Without anyone ever actually realising it, Netflix went and made one of the most iconic sounds of the internet. You’ve definitely heard it before, despite how brief the very minimalist jingle is; It plays at the start of every Netflix Original. Actually, I could just type it out and I’m sure you’d be able to hear it playing in your mind: “Ta-Dum”. Those two notes are Netflix’s mark of branding placed on all their productions and while it’s incredibly effective for a format that encourages quick media consumption, it’s just a little too brief for a cinema going experience.
So to fix this problem, Netflix went to one of the best (and most prolific) cinematic composers in the past twenty years: Hans Zimmer. Again, you’ve definitely heard his work before. The Dark Knight, Gladiator, Inception, even The Lion King. Zimmer has composed some of the most acclaimed music of the last twenty years so it makes sense that Netflix would turn to him to extend their little “Ta-Dum” stinger into something more suitable for the big screen and wouldn’t you believe, Zimmer did a damn fine job. Just take a listen:
The Netflix "ta-dum" soundmark is one of the all time greats, but doesn't work as well in a theater because it's only 3 seconds long.
So Netflix commissioned Hans Zimmer to extend it for theaters and … it's … so … good.pic.twitter.com/RGw26vCAGY
— Siqi Chen (@blader) August 9, 2020
Now sure, it doesn’t have the drama of the theme music from Pirates of the Caribbean but it certainly takes the essence of that iconic sound and blows it up to a much grander scale.

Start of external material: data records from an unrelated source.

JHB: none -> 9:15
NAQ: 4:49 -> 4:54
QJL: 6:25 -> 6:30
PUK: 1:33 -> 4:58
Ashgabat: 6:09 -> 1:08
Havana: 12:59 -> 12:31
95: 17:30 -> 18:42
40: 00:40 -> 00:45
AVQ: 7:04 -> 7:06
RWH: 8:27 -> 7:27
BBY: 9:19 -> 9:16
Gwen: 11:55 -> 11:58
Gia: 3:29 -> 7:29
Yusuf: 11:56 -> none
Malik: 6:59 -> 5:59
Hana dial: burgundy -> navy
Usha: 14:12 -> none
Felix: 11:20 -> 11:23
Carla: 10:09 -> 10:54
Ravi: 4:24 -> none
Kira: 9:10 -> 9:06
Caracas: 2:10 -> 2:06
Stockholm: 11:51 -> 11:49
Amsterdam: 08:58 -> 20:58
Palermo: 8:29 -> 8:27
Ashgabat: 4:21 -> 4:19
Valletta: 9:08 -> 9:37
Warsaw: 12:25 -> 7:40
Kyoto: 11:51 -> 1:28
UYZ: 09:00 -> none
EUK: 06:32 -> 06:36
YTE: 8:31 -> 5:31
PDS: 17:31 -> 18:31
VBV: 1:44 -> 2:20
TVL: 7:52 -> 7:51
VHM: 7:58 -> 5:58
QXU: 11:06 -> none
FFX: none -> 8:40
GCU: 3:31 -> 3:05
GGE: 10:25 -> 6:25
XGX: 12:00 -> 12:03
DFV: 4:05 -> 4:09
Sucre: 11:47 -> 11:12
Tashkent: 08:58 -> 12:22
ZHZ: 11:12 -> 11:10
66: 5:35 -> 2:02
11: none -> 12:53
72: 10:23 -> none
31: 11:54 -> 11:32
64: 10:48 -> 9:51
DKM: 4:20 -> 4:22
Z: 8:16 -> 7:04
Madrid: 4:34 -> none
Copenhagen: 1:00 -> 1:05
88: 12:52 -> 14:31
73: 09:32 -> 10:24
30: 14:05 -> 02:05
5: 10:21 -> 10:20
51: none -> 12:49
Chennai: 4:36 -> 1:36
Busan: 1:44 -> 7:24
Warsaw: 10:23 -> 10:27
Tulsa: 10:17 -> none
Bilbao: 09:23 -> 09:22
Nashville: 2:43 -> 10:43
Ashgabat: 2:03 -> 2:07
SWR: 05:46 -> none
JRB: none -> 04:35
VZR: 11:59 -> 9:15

You might be wondering why Netflix would have commissioned Zimmer for this. Why would they even bother with wanting a cinematic cut of their jingle? Well, Netflix has been trying to have more of its original content shown in theaters so as to qualify for prestigious awards, like the Oscars, who don’t recognise streaming-only films. The extremely brief intro used online just doesn’t hit as well in a dark cinema, hence the apparent need for a 16-second promo clip.
If anything this just proves that Hans Zimmer really can compose anything and have it sound great.